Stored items
_ _ _ _ _

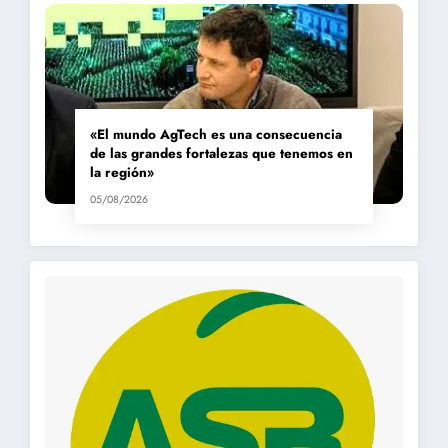
«El mundo AgTech es una consecuencia
de las grandes fortalezas que tenemos en
la región»
05/08/2026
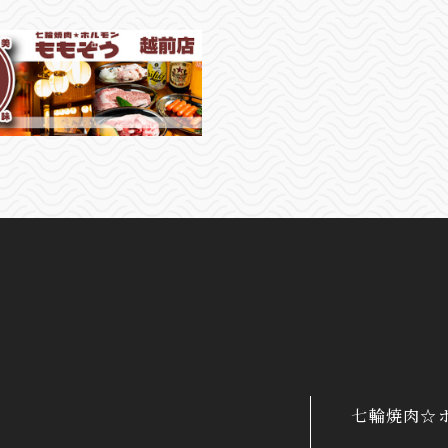
七輪焼肉☆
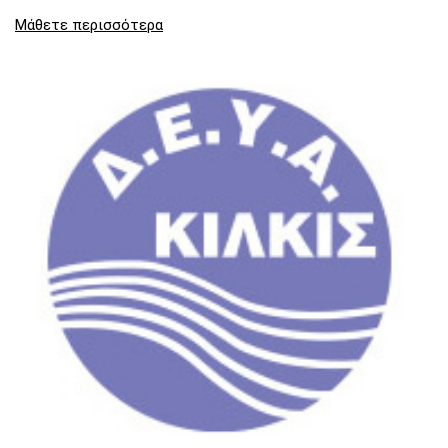
Μάθετε περισσότερα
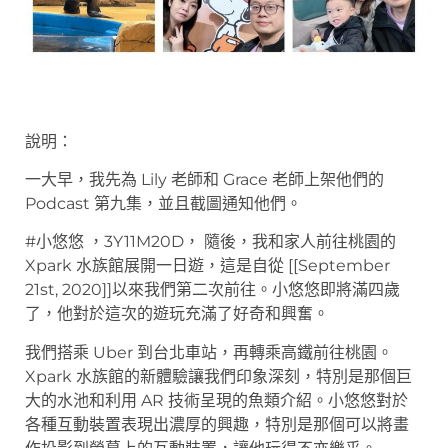
說明：
一大早，我先為 Lily 老師和 Grace 老師上架他們的
Podcast 第九集，並且截圖通知他們。
#小悠悠 ，3Y11M20D， 隨後，我和家人前往桃園的
Xpark 水族館展開一日遊，這是自從 [[September
21st, 2020]]以來我們第二次前往。小悠悠即將滿四歲
了，他對於這次的遊玩充滿了好奇和興奮。
我們搭乘 Uber 到台北車站，再轉乘高鐵前往桃園。
Xpark 水族館的新體驗讓我們印象深刻，特別是那個巨
大的水池和利用 AR 技術呈現的魚類介紹。小悠悠對於
各種互動裝置表現出濃厚的興趣，特別是那個可以將畫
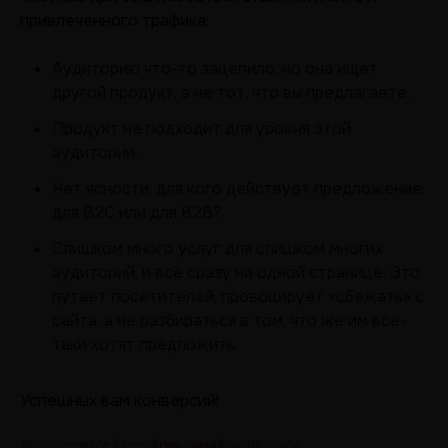
привлеченного трафика:
Аудиторию что-то зацепило, но она ищет
другой продукт, а не тот, что вы предлагаете.
Продукт не подходит для уровня этой
аудитории.
Нет ясности, для кого действует предложение:
для B2C или для B2B?
Слишком много услуг для слишком многих
аудиторий, и все сразу на одной странице. Это
путает посетителей, провоцирует «сбежать» с
сайта, а не разбираться в том, что же им все-
таки хотят предложить.
Успешных вам конверсий!
#e-commerce
#smm
#реклама
#seo
#поиск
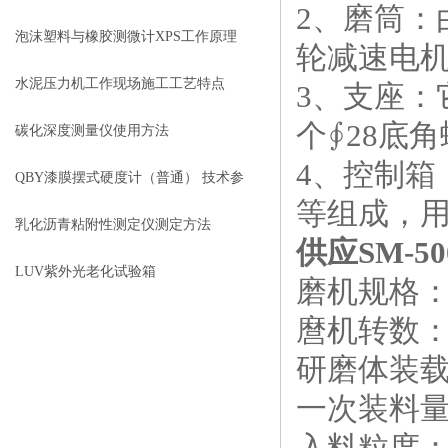
2、磨筒
都做到了几条
泡沫塑料与橡胶测微计XPS工作原理
轮减速电
及操作使用
水泥压力机工作现场施工工艺特点
3、支座
个∮28底
碳化深度测量仪使用方法
4、控制
QBY漆膜摆式硬度计（普通） 技术参
等组成，
数 价格
乳化沥青粘附性测定仪测定方法
供应SM-5
LUV紫外光老化试验箱
磨机规格：Φ
麿机转数：48
研磨体装载量
一次装料量
入料粒度：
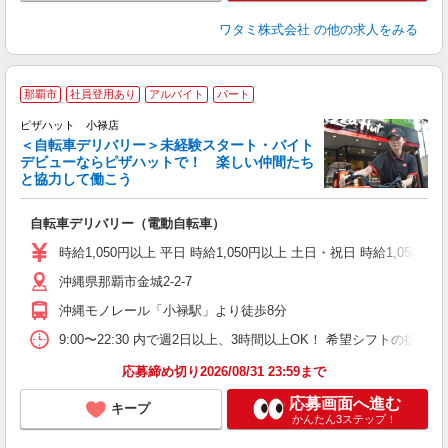
ワタミ株式会社
の他の求人をみる
那覇市
社員登用あり
アルバイト
パート
ピザハット 小禄店
＜自転車デリバリー＞未経験スタート・バイト
デビューならピザハットで！ 楽しい仲間たち
と協力して働こう
♪
自転車デリバリー（電動自転車）
友
躍
時給1,050円以上 平日 時給1,050円以上 土日・祝日 時給1,050円以
（
沖縄県那覇市金城2-2-7
中
ル
沖縄モノレール「小禄駅」より徒歩8分
険
K
9:00〜22:30 内で週2日以上、3時間以上OK！ 希望シフトの
応募締め切り2026/08/31 23:59まで
応募画面へ進む
キープ
かんたん3ステップ！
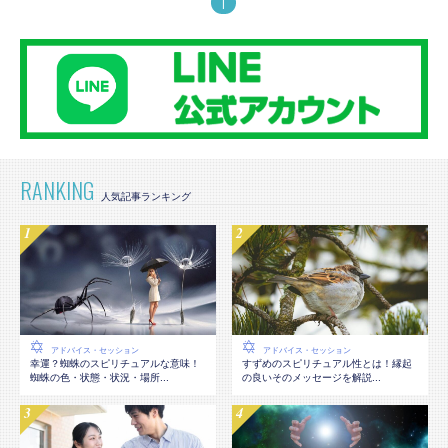
1
RANKING
アドバイス・セッション
アドバイス・セッション
幸運？蜘蛛のスピリチュアルな意味！
すずめのスピリチュアル性とは！縁起
蜘蛛の色・状態・状況・場所...
の良いそのメッセージを解説...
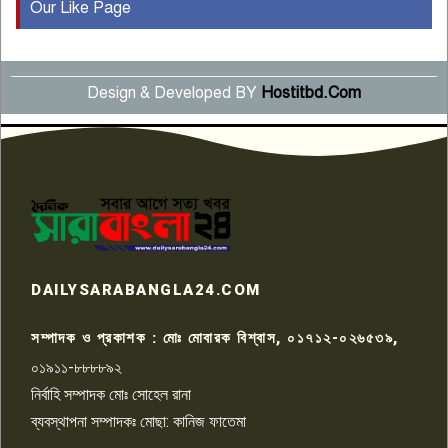
Our Like Page
কুষ্টিয়ায় মাছরাঙা টেলিভিশনের ১৫
বছর পূর্তি উদযাপন
৫
Design & Developed BY
Hostitbd.Com
সংবাদ সম্মেলনে অভিযোগ অস্বীকার
উদ্দেশ্য প্রণোদিত সংবাদ প্রকাশের
৬
প্রতিবাদ নাজির হাসানের
পাবনার আটঘরিয়ার একদন্তে সিঁধ
কেটে ঘরে ঢুকে স্কুল শিক্ষিকাকে হত্যা
৭
টয়লেটের ট্যাংকি থেকে লাশ উদ্ধার
রাজশাহীতে সন্ত্রাসী হামলায় গুরুতর
DAILYSARABANGLA24.COM
আহত সাংবাদিক সম্রাট, হাসপাতালে
৮
চিকিৎসাধীন
সম্পাদক ও প্রকাশক : মোঃ মোবারক বিশ্বাস, ০১৭১২-০২৬৫৩৯,
০১৯১১-৮৮৮৮৯২
পাবনা জেলা জাসাসের আহবায়ক
নির্বাহি সম্পাদক মোঃ সোহেল রানা
খালেদ হোসেন পরাগের বিরুদ্ধে
৯
চাঁদাবাজি ও হয়রানির অভিযোগ
ব্যবস্থাপনা সম্পাদকঃ মোছা: কানিজ ফাতেমা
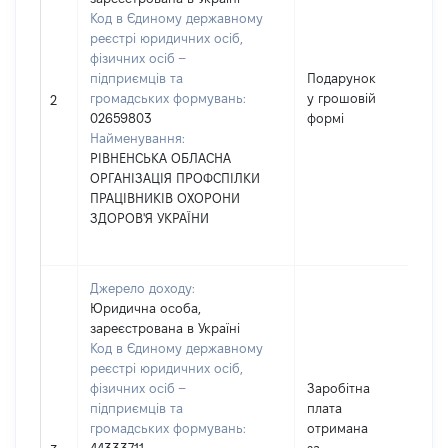
Код в Єдиному державному
реєстрі юридичних осіб,
фізичних осіб –
підприємців та
Подарунок
громадських формувань:
у грошовій
500
2
02659803
формі
Найменування:
РІВНЕНСЬКА ОБЛАСНА
ОРГАНІЗАЦІЯ ПРОФСПІЛКИ
ПРАЦІВНИКІВ ОХОРОНИ
ЗДОРОВ'Я УКРАЇНИ
Джерело доходу:
Юридична особа,
зареєстрована в Україні
Код в Єдиному державному
реєстрі юридичних осіб,
фізичних осіб –
Заробітна
підприємців та
плата
громадських формувань:
отримана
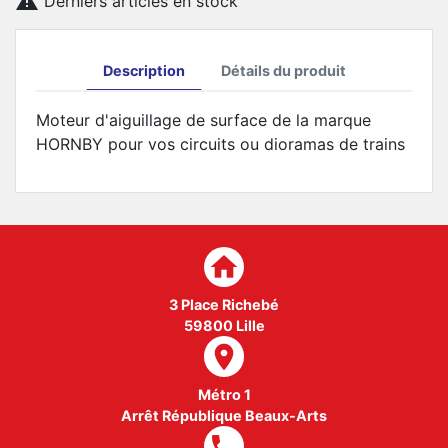

Derniers articles en stock
Description
Détails du produit
Moteur d'aiguillage de surface de la marque
HORNBY pour vos circuits ou dioramas de trains
home
3 Place Richebé
59800 Lille
room
Métro 1
Arrêt République Beaux-Arts
local_phone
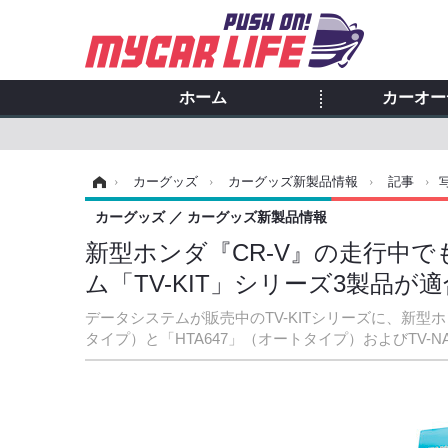
ホーム
カーオー
ホーム
›
カーグッズ
›
カーグッズ新製品情報
›
記事
›
カーグッズ
カーグッズ新製品情報
新型ホンダ『CR-V』の走行中
ム「TV-KIT」シリーズ3製品が
データシステムが販売中のTV-KITシリーズに、新型ホン
タイプ）と「HTA647」（オートタイプ）およびTV-N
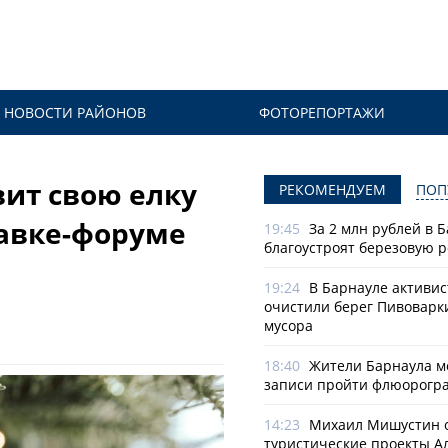
НОВОСТИ РАЙОНОВ
ФОТОРЕПОРТАЖИ
вит свою елку
РЕКОМЕНДУЕМ
ПОП
авке-форуме
19:45
За 2 млн рублей в 
благоустроят березовую 
19:24
В Барнауле активи
очистили берег Пивоварк
мусора
18:40
Жители Барнаула мо
записи пройти флюорогр
14:23
Михаил Мишустин 
туристические проекты А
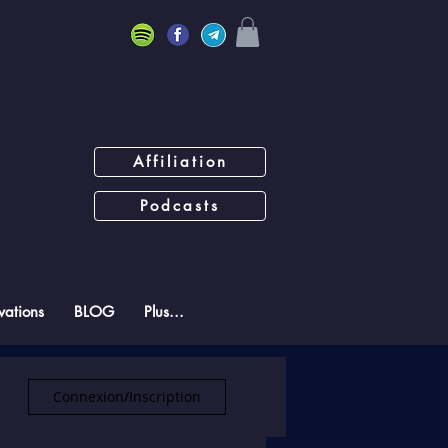
Affiliation
Podcasts
ations
BLOG
Plus...
Connexion/Inscription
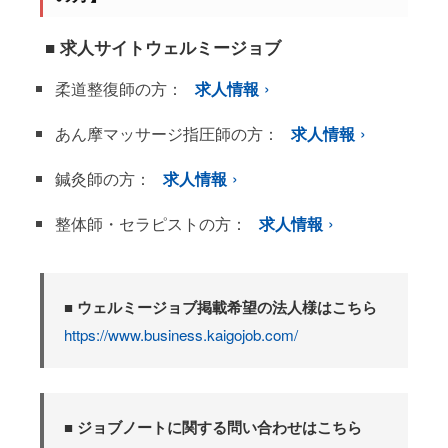
■ 求人サイトウェルミージョブ
柔道整復師の方：
求人情報
あん摩マッサージ指圧師の方：
求人情報
鍼灸師の方：
求人情報
整体師・セラピストの方：
求人情報
■ ウェルミージョブ掲載希望の法人様はこちら
https://www.business.kaigojob.com/
■ ジョブノートに関する問い合わせはこちら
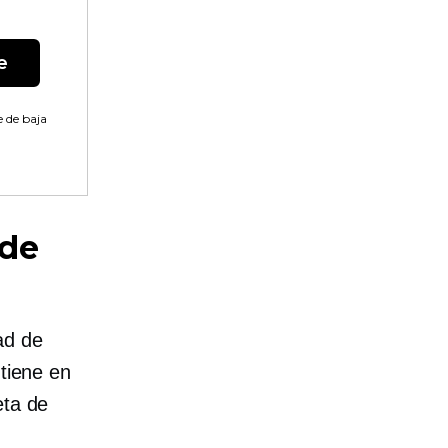
e
 de baja
 de
ad de
 tiene en
eta de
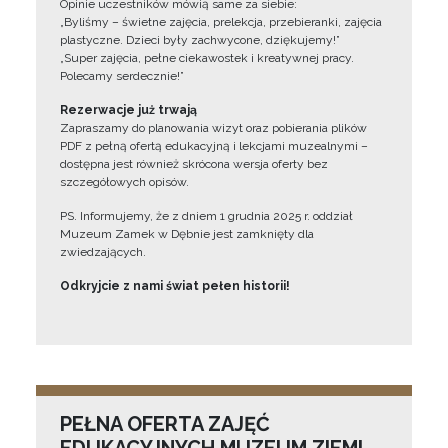
Opinie uczestników mówią same za siebie:
„Byliśmy – świetne zajęcia, prelekcja, przebieranki, zajęcia
plastyczne. Dzieci były zachwycone, dziękujemy!”
„Super zajęcia, pełne ciekawostek i kreatywnej pracy.
Polecamy serdecznie!”
Rezerwacje już trwają
Zapraszamy do planowania wizyt oraz pobierania plików
PDF z pełną ofertą edukacyjną i lekcjami muzealnymi –
dostępna jest również skrócona wersja oferty bez
szczegółowych opisów.
PS. Informujemy, że z dniem 1 grudnia 2025 r. oddział
Muzeum Zamek w Dębnie jest zamknięty dla
zwiedzających.
Odkryjcie z nami świat pełen historii!
PEŁNA OFERTA ZAJĘĆ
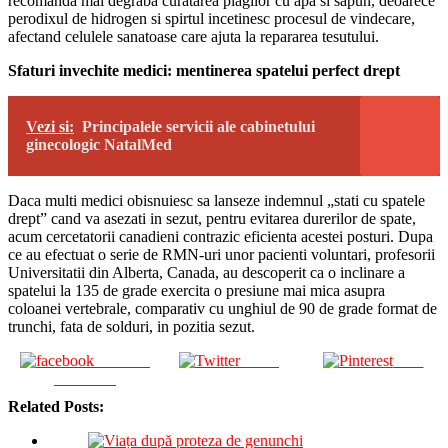
recomanda mai degraba curatarea plagilor cu apa si sapun, deoarece
perodixul de hidrogen si spirtul incetinesc procesul de vindecare,
afectand celulele sanatoase care ajuta la repararea tesutului.
Sfaturi invechite medici: mentinerea spatelui perfect drept
Vezi si:
Principalele servicii ale cabinetului
ginecologic NatalMed
Daca multi medici obisnuiesc sa lanseze indemnul „stati cu spatele
drept” cand va asezati in sezut, pentru evitarea durerilor de spate,
acum cercetatorii canadieni contrazic eficienta acestei posturi. Dupa
ce au efectuat o serie de RMN-uri unor pacienti voluntari, profesorii
Universitatii din Alberta, Canada, au descoperit ca o inclinare a
spatelui la 135 de grade exercita o presiune mai mica asupra
coloanei vertebrale, comparativ cu unghiul de 90 de grade format de
trunchi, fata de solduri, in pozitia sezut.
Share on
Tweet
Save
Facebook
Related Posts:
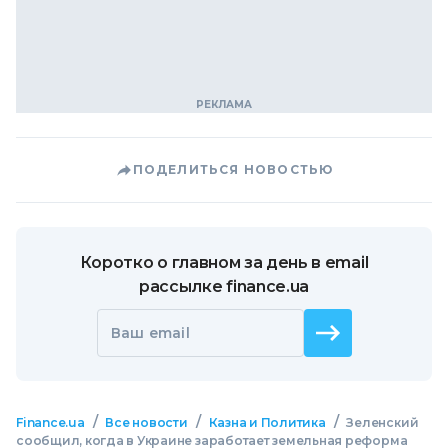
ПОДЕЛИТЬСЯ НОВОСТЬЮ
Коротко о главном за день в email
рассылке finance.ua
Ваш email
/
/
/
Finance.ua
Все новости
Казна и Политика
Зеленский
сообщил, когда в Украине заработает земельная реформа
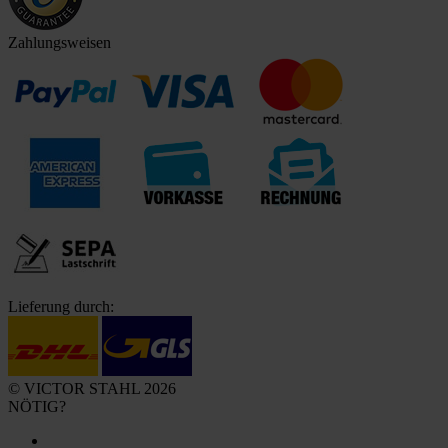
Zahlungsweisen
Lieferung durch:
© VICTOR STAHL 2026
NÖTIG?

_ _ _ _ _

EXERCISE REQUIREMENTS: Take only the lines above from the one that has "প্রতিবাদ নাজির হাসানের" through the one that has "PDF z pełną" and reproduce them exactly, omitting any pictures.

EXERCISE OUTPUT:
প্রতিবাদ নাজির হাসানের
পাবনার আটঘরিয়ার একদন্তে সিঁধ
কেটে ঘরে ঢুকে স্কুল শিক্ষিকাকে হত্যা
৭
টয়লেটের ট্যাংকি থেকে লাশ উদ্ধার
রাজশাহীতে সন্ত্রাসী হামলায় গুরুতর
DAILYSARABANGLA24.COM
আহত সাংবাদিক সম্রাট, হাসপাতালে
৮
চিকিৎসাধীন
সম্পাদক ও প্রকাশক : মোঃ মোবারক বিশ্বাস, ০১৭১২-০২৬৫৩৯,
০১৯১১-৮৮৮৮৯২
পাবনা জেলা জাসাসের আহবায়ক
নির্বাহি সম্পাদক মোঃ সোহেল রানা
খালেদ হোসেন পরাগের বিরুদ্ধে
৯
চাঁদাবাজি ও হয়রানির অভিযোগ
ব্যবস্থাপনা সম্পাদকঃ মোছা: কানিজ ফাতেমা
Код в Єдиному державному
реєстрі юридичних осіб,
фізичних осіб –
підприємців та
Подарунок
громадських формувань:
у грошовій
500
2
02659803
формі
Найменування:
РІВНЕНСЬКА ОБЛАСНА
ОРГАНІЗАЦІЯ ПРОФСПІЛКИ
ПРАЦІВНИКІВ ОХОРОНИ
ЗДОРОВ'Я УКРАЇНИ
Джерело доходу:
Юридична особа,
зареєстрована в Україні
Код в Єдиному державному
реєстрі юридичних осіб,
фізичних осіб –
Заробітна
підприємців та
плата
громадських формувань:
отримана

Derniers articles en stock
Description
Détails du produit
Moteur d'aiguillage de surface de la marque
HORNBY pour vos circuits ou dioramas de trains
home
3 Place Richebé
59800 Lille
room
Métro 1
Arrêt République Beaux-Arts
local_phone
ホーム
カーオー
ホーム
›
カーグッズ
›
カーグッズ新製品情報
›
記事
›
カーグッズ
カーグッズ新製品情報
新型ホンダ『CR-V』の走行中
ム「TV-KIT」シリーズ3製品が
データシステムが販売中のTV-KITシリーズに、新型ホン
タイプ）と「HTA647」（オートタイプ）およびTV-N
НОВОСТИ РАЙОНОВ
ФОТОРЕПОРТАЖИ
вит свою елку
РЕКОМЕНДУЕМ
ПОП
авке-форуме
19:45
За 2 млн рублей в 
благоустроят березовую 
19:24
В Барнауле активи
очистили берег Пивоварк
мусора
18:40
Жители Барнаула мо
записи пройти флюорогр
14:23
Михаил Мишустин 
туристические проекты А
Affiliation
Podcasts
ations
BLOG
Plus...
Connexion/Inscription
■ 求人サイトウェルミージョブ
柔道整復師の方：
求人情報
あん摩マッサージ指圧師の方：
求人情報
鍼灸師の方：
求人情報
整体師・セラピストの方：
求人情報
■ ウェルミージョブ掲載希望の法人様はこちら
https://www.business.kaigojob.com/
■ ジョブノートに関する問い合わせはこちら
e
 de baja
 de
ad de
 tiene en
eta de
Opinie uczestników mówią same za siebie:
„Byliśmy – świetne zajęcia, prelekcja, przebieranki, zajęcia
plastyczne. Dzieci były zachwycone, dziękujemy!”
„Super zajęcia, pełne ciekawostek i kreatywnej pracy.
Polecamy serdecznie!”
Rezerwacje już trwają
Zapraszamy do planowania wizyt oraz pobierania plików
PDF z pełną ofertą edukacyjną i lekcjami muzealnymi –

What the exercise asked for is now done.